** Opening Records supplied block **

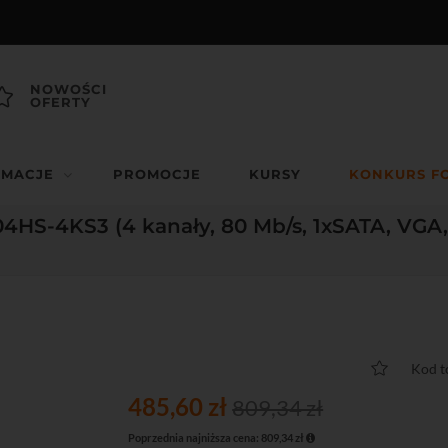
NOWOŚCI
OFERTY
RMACJE
PROMOCJE
KURSY
KONKURS F
4HS-4KS3 (4 kanały, 80 Mb/s, 1xSATA, VGA,
Kod t
485,60 zł
809,34 zł
Poprzednia najniższa cena: 809,34 zł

** Closing Records supplied block **

Please retype exactly, and only, the lines starting at the one that contains "4HS-4KS3 (4 kanały, 80" and ending with the last line of the material.

- [Output for this task]
4HS-4KS3 (4 kanały, 80 Mb/s, 1xSATA, VGA,
Kod t
485,60 zł
809,34 zł
Poprzednia najniższa cena: 809,34 zł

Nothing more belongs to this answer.